Contemporary practices of religion and spirituality have been greatly affected lately by socio-economic and political crises, a healthcare crisis, as well as transnational flows and globalized influences within the European context and beyond. Such challenges have influenced significantly the boundaries of contemporary religiosity and well-being and have shifted their horizons. Furthermore, practices of contemporary religiosity and CAM (complementary and alternative medicine and healing) have become pertinent during the last decades, especially at the level of vernacular and lived religion (Primiano 1995; Bowman and Valk 2012; McGuire 2008). When it comes to the study of religious phenomena and behaviours, southern European societies have been mainly studied through the prism of their dominant religious and healthcare institutions, for example, Orthodox Christianity in Greece, and Catholicism in Portugal and Spain, and biomedicine, equivalently, among others.
This conference, organised in the context of the research project Religion, Spirituality and Well-being. A Comparative Approach of Transreligiosity and Crisis in Southern Europe (ReSpell, https://doi.org/10.54499/2022.01229.PTDC), funded by the Portuguese Foundation for Science and Technology (FCT), wishes to create an academic opportunity to explore contemporary practices of religious and spiritual phenomena, in direct relation to wellbeing and healing, especially in southern European societies; practices that go beyond the aforementioned monopolizing themes, do not limit themselves to the institutional, based on conventions and purifications of orthodoxy and orthopraxis, but go beyond the dogma and towards alternative manifestations of the sacred, the spiritual, or the metaphysical.
We welcome ethnographic contributions by anthropologists, social scientists but also researchers from other academic fields that enter in direct dialogue with the themes of our project, namely with the study of religion, spirituality, wellbeing and CAM healing, in the context of ‘crises’ (socio-economic, COVID-19, migratory, war, environmental or other). We aim to create a rich intercultural dialogue and advance the project’s concept of ‘transreligiosity’, which points to the transnationalization, creativity and elasticity of religio-spiritual and therapeutic frontiers and explore how these cut across and transcend stereotypical etic and emic categories and transform religious, spiritual, medical, sociocultural identities (Roussou and Panagiotopoulos 2023; Panagiotopoulos and Roussou 2022).
For example, what forms of elasticity and fluidity emerge in different religious and therapeutic contexts?What kind of politics of care and wellbeing are involved in those religio-spiritual practices that go beyond the merely institutional and open themselves to alternative paths?
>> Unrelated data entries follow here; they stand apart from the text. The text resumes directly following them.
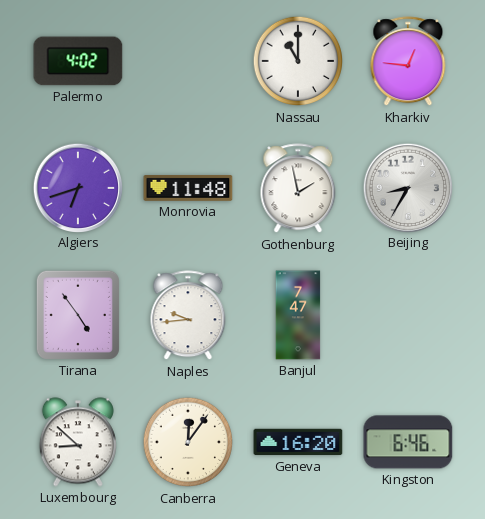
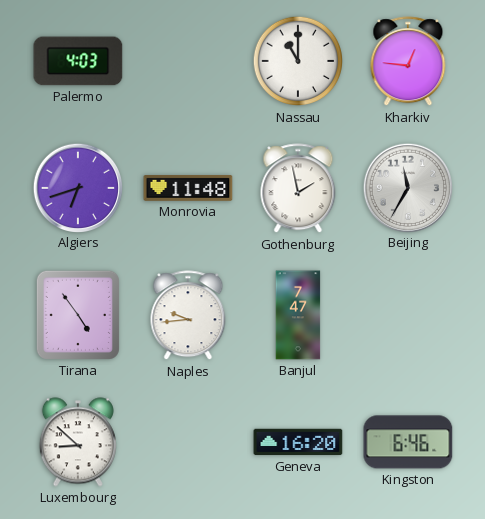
Palermo: 4:02 -> 4:03
Beijing: 8:35 -> 11:35
Canberra: 12:06 -> none
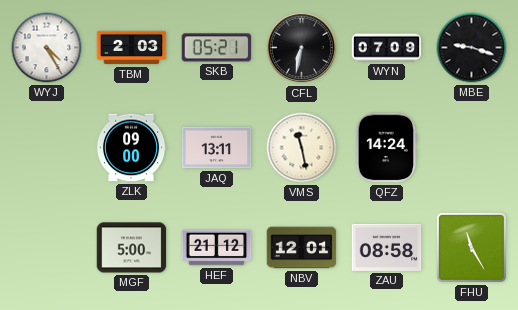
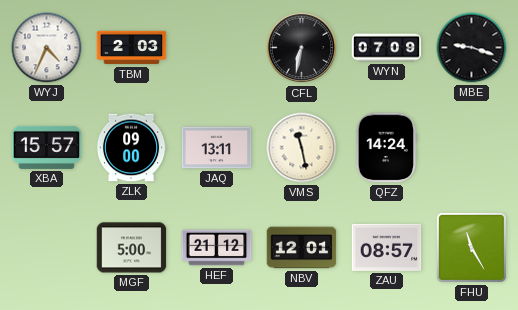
WYJ: 4:25 -> 4:34
SKB: 05:21 -> none
XBA: none -> 15:57
ZAU: 08:58 -> 08:57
Which are the ethnographic strategies embraced to cope with our research on religion, spirituality and wellbeing? Are there any methods we need to re-adapt and adopt in order to study crisis? In what ways can we be anthropologically creative in studying contemporary religiosity and religio-spiritual belonging? What do we, as researchers, need to do or shift, to produce those ethnographic narratives that best capture the transreligious flux in times of crisis?